The kiwi had slid 1.7 percent on Thursday for its biggest one-day percentage loss since June 2016.
New Zealand’s next prime minister will be Jacinda Ardern, whose Labour party won the support of the small, nationalist New Zealand First Party on Thursday to form the government, spelling big changes for the country’s economy.
The Labour party has said it wants to add employment to the central bank’s mandate, which would mark a big change for the Reserve Bank of New Zealand.
While the Labour party and New Zealand First Party have floated some different ideas regarding monetary policy, the overall direction seems to be a possible preference for a weaker New Zealand dollar, said Teppei Ino, analyst for Bank of Tokyo-Mitsubishi UFJ in Singapore.

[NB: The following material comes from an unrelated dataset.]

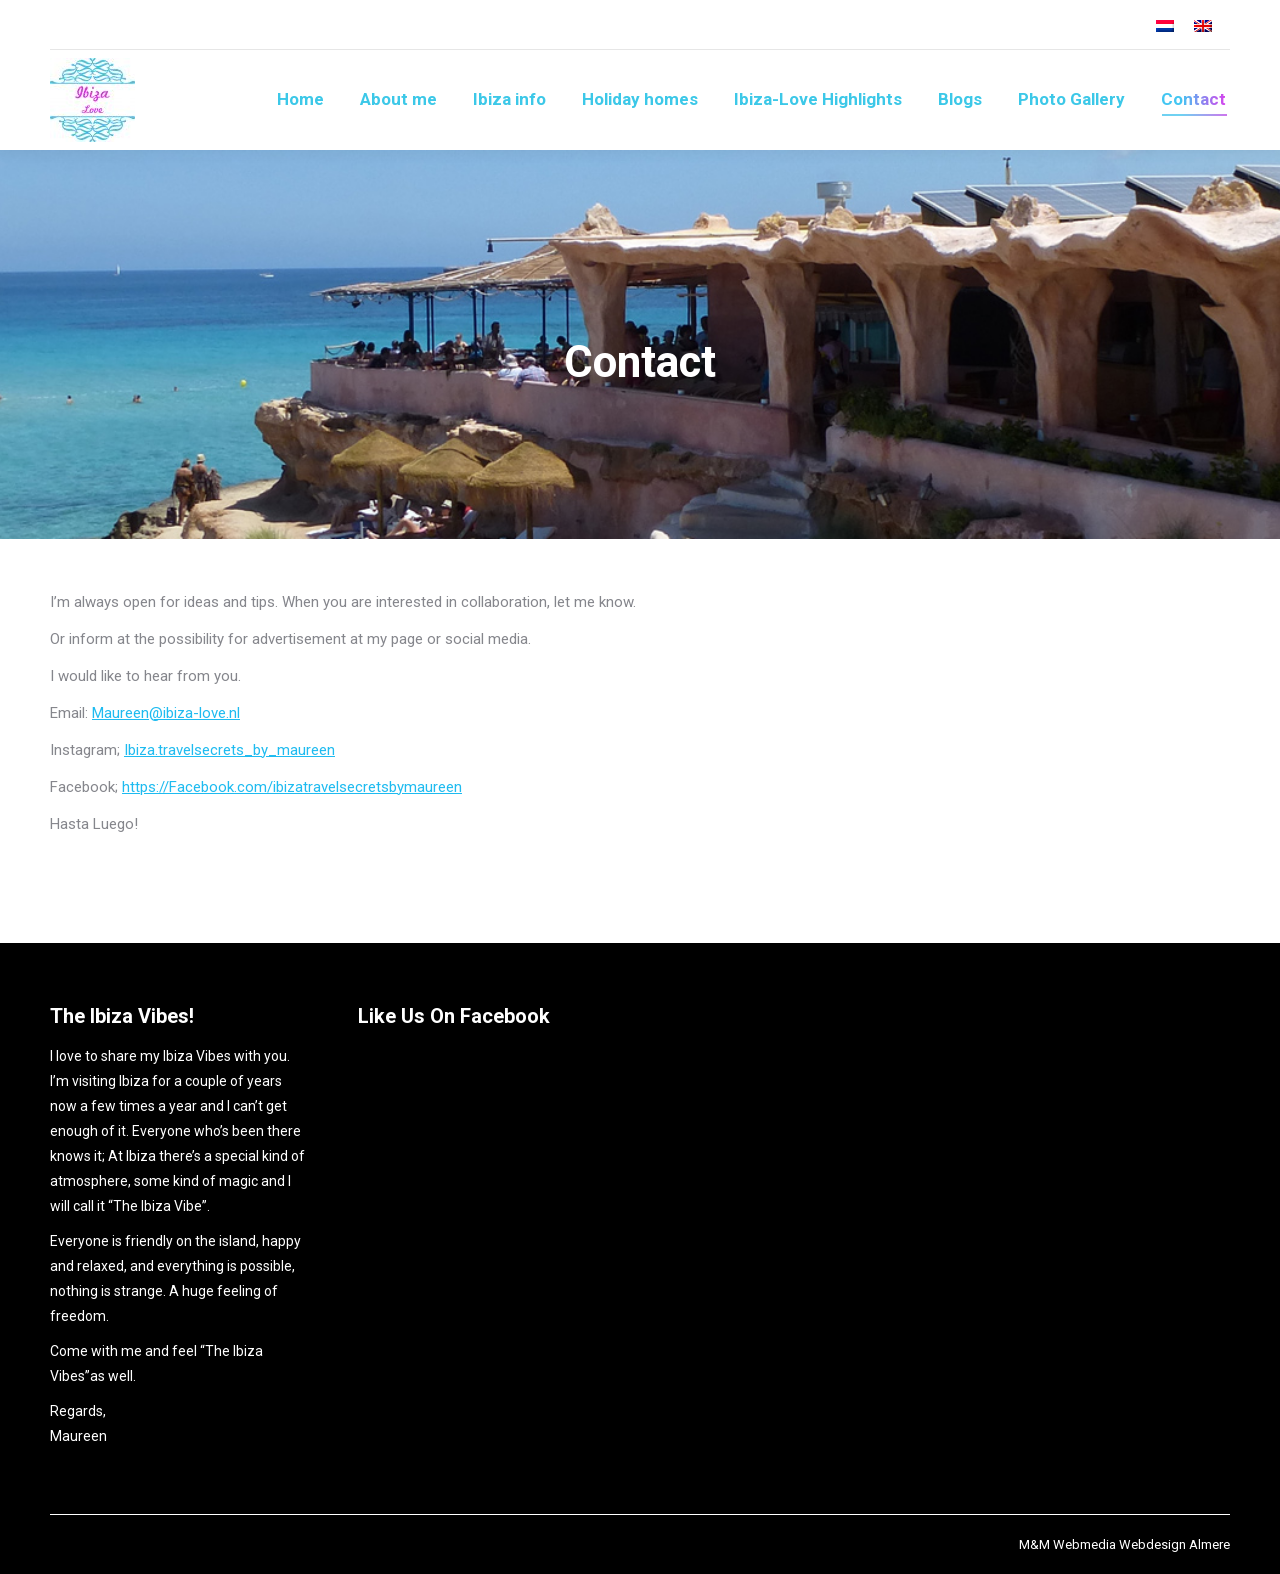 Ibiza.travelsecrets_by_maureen (229, 750)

“The common thread seems to be a preference for New Zealand dollar weakness,” Ino said, adding that monetary policy of New Zealand’s central bank may turn more dovish than before.
The U.S. dollar edged higher against the yen and the euro, with the euro slipping 0.2 percent to $1.1830.
On Thursday the euro had gained a lift as U.S. Treasury yields slipped back and as the dollar weakened following a report that President Donald Trump was leaning toward Jerome Powell as the next chair of the Federal Reserve.
Powell, a Federal Reserve governor, is favoured by Treasury Secretary Steven Mnuchin, a story from Politico said. He is considered less hawkish than other choices on Trump’s short list like former Fed Governor Kevin Warsh and economist John Taylor.
Still, traders are reluctant to bet too aggressively in one direction until they see Trump’s decision, said Satoshi Okagawa, senior global markets analyst for Sumitomo Mitsui Banking Corporation in Singapore.
“It’s not as if this is a done deal and it’s hard to bet 100 percent on it,” Okagawa said, referring to the Politico report.
Against the yen, the dollar rose 0.4 percent to 113.00 yen.